Excerpted records:
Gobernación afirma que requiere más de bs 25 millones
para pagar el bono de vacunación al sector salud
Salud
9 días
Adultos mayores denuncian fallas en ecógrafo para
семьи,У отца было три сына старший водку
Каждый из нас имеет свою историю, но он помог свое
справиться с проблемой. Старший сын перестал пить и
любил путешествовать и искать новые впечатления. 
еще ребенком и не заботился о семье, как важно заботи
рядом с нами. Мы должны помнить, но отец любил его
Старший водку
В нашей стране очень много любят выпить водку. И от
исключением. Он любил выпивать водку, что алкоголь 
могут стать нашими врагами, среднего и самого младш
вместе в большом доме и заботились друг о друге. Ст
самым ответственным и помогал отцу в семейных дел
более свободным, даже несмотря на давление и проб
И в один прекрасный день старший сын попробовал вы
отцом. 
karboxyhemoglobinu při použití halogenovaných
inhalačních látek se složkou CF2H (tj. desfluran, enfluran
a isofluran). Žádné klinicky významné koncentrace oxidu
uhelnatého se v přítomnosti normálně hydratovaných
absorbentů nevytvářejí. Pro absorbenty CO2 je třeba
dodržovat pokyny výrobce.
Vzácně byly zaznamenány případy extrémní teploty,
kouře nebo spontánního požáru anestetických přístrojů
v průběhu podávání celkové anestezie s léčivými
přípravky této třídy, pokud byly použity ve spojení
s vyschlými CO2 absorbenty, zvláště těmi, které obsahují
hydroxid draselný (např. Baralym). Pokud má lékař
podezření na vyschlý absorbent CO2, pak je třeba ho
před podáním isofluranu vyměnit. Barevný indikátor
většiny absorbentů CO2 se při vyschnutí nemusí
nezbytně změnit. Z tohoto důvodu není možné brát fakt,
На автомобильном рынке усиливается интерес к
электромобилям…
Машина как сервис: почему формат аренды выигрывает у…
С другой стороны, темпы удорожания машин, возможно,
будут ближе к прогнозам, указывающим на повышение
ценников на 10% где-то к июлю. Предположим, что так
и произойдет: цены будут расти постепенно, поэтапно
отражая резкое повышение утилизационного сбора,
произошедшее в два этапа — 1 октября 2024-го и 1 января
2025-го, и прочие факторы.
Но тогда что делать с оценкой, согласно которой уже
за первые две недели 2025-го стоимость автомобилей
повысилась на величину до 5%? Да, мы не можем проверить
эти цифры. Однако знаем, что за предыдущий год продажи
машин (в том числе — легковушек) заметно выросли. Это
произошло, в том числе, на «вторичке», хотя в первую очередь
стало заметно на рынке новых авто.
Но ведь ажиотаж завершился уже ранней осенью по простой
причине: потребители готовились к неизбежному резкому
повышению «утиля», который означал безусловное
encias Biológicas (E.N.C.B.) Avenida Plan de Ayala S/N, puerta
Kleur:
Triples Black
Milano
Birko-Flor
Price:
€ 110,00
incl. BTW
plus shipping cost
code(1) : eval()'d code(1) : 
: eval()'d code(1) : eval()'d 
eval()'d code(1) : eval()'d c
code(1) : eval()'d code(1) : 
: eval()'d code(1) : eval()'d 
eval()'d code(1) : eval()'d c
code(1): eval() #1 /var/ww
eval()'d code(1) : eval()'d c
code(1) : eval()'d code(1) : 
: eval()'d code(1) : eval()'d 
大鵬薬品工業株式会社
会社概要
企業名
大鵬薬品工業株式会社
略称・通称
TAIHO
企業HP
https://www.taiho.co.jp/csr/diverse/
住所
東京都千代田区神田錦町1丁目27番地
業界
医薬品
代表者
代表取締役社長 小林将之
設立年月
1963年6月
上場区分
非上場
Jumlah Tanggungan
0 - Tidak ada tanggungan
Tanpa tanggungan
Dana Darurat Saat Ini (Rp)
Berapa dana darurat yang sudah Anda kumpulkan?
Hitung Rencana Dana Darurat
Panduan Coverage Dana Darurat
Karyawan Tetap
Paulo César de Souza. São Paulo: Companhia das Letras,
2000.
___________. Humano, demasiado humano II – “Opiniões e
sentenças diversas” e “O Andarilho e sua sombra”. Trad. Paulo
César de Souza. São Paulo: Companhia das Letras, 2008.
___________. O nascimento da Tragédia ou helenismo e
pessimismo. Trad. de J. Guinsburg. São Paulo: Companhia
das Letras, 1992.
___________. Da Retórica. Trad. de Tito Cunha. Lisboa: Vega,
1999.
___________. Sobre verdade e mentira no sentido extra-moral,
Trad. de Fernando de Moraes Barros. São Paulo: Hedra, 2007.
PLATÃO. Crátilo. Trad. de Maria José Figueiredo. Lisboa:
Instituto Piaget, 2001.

Exercise description: Looking at the entries above, determine how many lines contain the word "будут" and state only that number.

Solution to the exercise: 2